Un parcours accéléré dans tous les domaines

Au bout de 2 ou 3 semaines, il accède à la « Bulle » pour entamer les démarches administratives. Un hébergement en Cada lui est proposé dans la ville de Belfort. Il accepte, une nouvelle vie s’offre alors à lui. Tout s’enchaîne rapidement : emménagement au Cada, passage à la préfecture, Ofpra. Quatre mois après son arrivée, en octobre 2017, il est reconnu réfugié et signe son contrat d’intégration républicaine deux mois plus tard.

Tout s’enchaîne très vite également en matière d’apprentissage du français. Alors même qu’il n’a nulle part où dormir à la Chapelle, Elfatih accepte l’invitation de bénévoles à participer à des cours de français. A son arrivée à Belfort, il continue à l’aide d’une tablette :

“ J’ai commencé par moi-même, parce que j’avais le temps, pendant 3 / 4 mois, comme le Cada ne proposait pas de cours, j’aimais bien faire ça. Quand je me levais à 8 heures, j’avais des cours de français sur youtube, avec mon cahier… j’ai commencé comme ça.”

Une fois reconnu réfugié, il est dispensé de formation linguistique dans le cadre de l’Ofii, mais cumule plusieurs autres formations. Dès novembre 2018, il passe avec succès le DELF B1.

 

Une proactivité à toute épreuve

Volontaire et déterminé, Elfatih, du haut de ses 25 ans, veut travailler ou suivre une formation. Il faut dire qu’il a déjà plusieurs années d’expérience derrière lui. Cet enfant précoce qui a passé le bac à 16 ans au Soudan y est devenu ingénieur à l’âge de 21 ans, coordonnant rapidement plusieurs lignes de production. Il ne peut donc se satisfaire d’être inactif.

Conseillé par la mission locale, il se rapproche alors du bureau de la jeunesse de la ville et devient bénévole au sein d’une maison de retraite. Sa joie de vivre et son engagement font leur effet sur la responsable de l’animation, qui lui propose alors un volontariat en service civique. Il accepte, met tout son cœur dans l’organisation d’événements et de sorties. Il devient le chouchou d’une résidente. Un vrai lien d’amitié se crée avec ses collègues de la maison de retraite, avec lesquelles il est toujours en contact. Le racisme, Elfatih ne l’a pas ressenti là-bas, ni ailleurs en France :

“ J’ai jamais ressenti qu’il y avait un truc contre moi, jamais. J’entends ça dehors, mais c’est pas dans mon expérience. Tout le monde que j’ai rencontré est sympa.”
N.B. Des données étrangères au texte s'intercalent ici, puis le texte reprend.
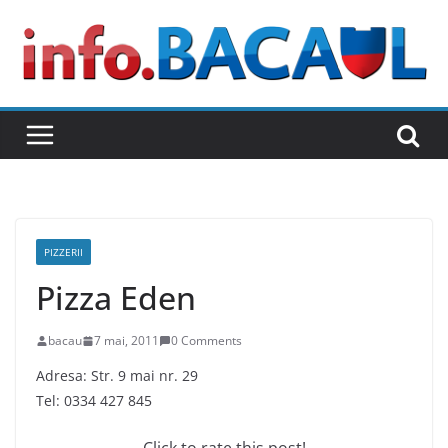
Skip
to
content
PIZZERII
Pizza Eden
bacau
7 mai, 2011
0 Comments
Adresa: Str. 9 mai nr. 29
Tel: 0334 427 845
Après son volontariat, il travaille de nuit en tant qu’intérimaire pour différentes entreprises. Mais Elfatih souhaite continuer d’apprendre. La journée, quand il ne dort pas pour récupérer de ses nuits travaillées, il apprend le français et s’intéresse aux différents programmes universitaires proposés. Il postule à Paris Dauphine, l’université de Belfort et à Sciences Po Paris pour le diplôme universitaire passerelle. Après avoir passé plusieurs concours sélectifs, il est sélectionné pour le DU de Sciences Po à l’été 2020.

 

Un étudiant altruiste

Il débarque de nouveau à Paris le 1er septembre, cette fois, avec une vraie chambre au Crous et une inscription dans l’une des plus prestigieuses écoles de France.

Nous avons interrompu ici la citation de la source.